Blockchain data analysis company Chainalysis has announced the accelerated launch of two major “sanction check” tools that it will provide free of charge to the cryptocurrency industry.
According to a report shared by Chainalysis on March 10, the verification tools include two main components of new tracking software that will help exchanges check wallets and transactions for activities that appear to circumvent economic sanctions. The first tool that is immediately available is the on-chain oracle.
An on-chain oracle is a smart contract designed more specifically for DeFi (decentralized finance) projects. It checks if the cryptocurrency wallet address has been included in the sanctions list. This means that all wallets included in the lists of economic sanctions provided by the US, EU and UN will be automatically available to anyone who runs the oracle.
The second tool, scheduled for release next month, is an Application Programming Interface (API). The API uses the same data as the web oracle to check if a wallet is on any sanctions list, however it is intended to be used in a much wider range of applications, including centralized cryptocurrency exchanges and mobile user interfaces.
Speaking about the importance of transparency in cryptocurrencies, Chainalysis co-founder and CEO Michael Gronager said in a statement:
“The time has come for the industry to demonstrate that the inherent transparency of blockchains makes cryptocurrencies a powerful deterrent to sanctions evasion.”
He added that Chainalysis has accelerated the development of its screening tools and will provide them for free to anyone working in the cryptocurrency industry.
“In anticipation of ongoing sanctions, we are prioritizing the development of these tools to ensure that all crypto market participants have what they need to take advantage of this transparency and conduct basic sanctions checks for free.”
Related: BNY Mellon Partners with Chainalysis to Track Users’ Cryptocurrency Transactions
Chainalysis continues to say that it will focus more on monitoring and verifying transactions in the growing DeFi sector.
“Many of the decentralized protocols and platforms that have grown in popularity recently do not include tools to effectively manage sanctions risk.”
Currently, users of DeFi platforms can operate with more anonymity than centralized exchanges, which tend to have stricter identity verification protocols such as KYC.
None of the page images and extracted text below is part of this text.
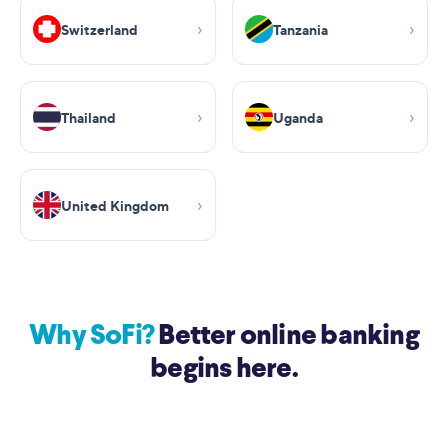
Switzerland
Tanzania
Thailand
Uganda
United Kingdom
Why SoFi?
Better online banking
begins here.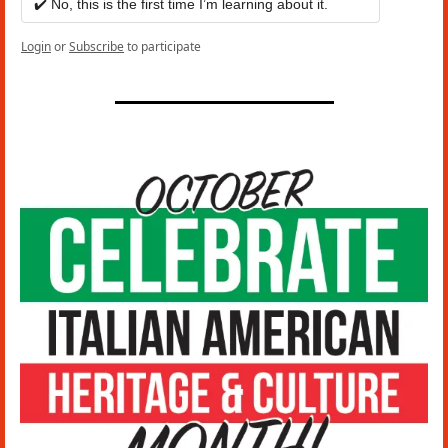
✔️ No, this is the first time I’m learning about it.
Login
or
Subscribe
to participate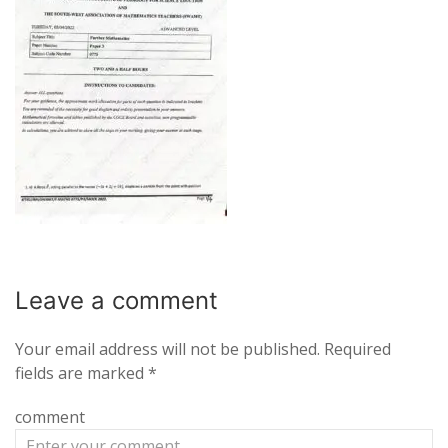
Leave a
comment
Your email address will not be published.
Required
fields are marked
*
comment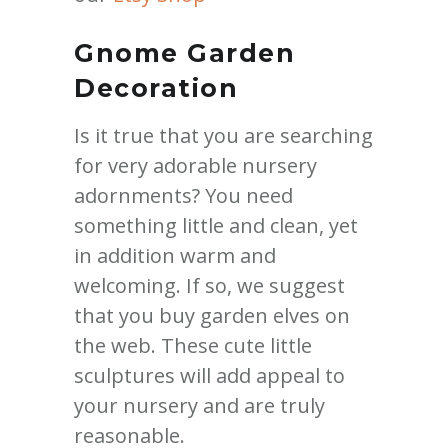
Gnome Garden
Decoration
Is it true that you are searching
for very adorable nursery
adornments? You need
something little and clean, yet
in addition warm and
welcoming. If so, we suggest
that you buy garden elves on
the web. These cute little
sculptures will add appeal to
your nursery and are truly
reasonable.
U.S. cryptocurrency platform Coinbase has also backed the idea that the inherent transparency and public nature of cryptocurrencies can indeed help governments enforce sanctions.
Where traditional fiat currencies allow attackers to use shell companies, tax havens and opaque ownership structures to “hide the movement of funds,” crypto assets are largely public and traceable, helping authorities “detect and prevent evasion,” the head of Coinbase said. Legal Counsel Paul Grewal on his blog earlier this week.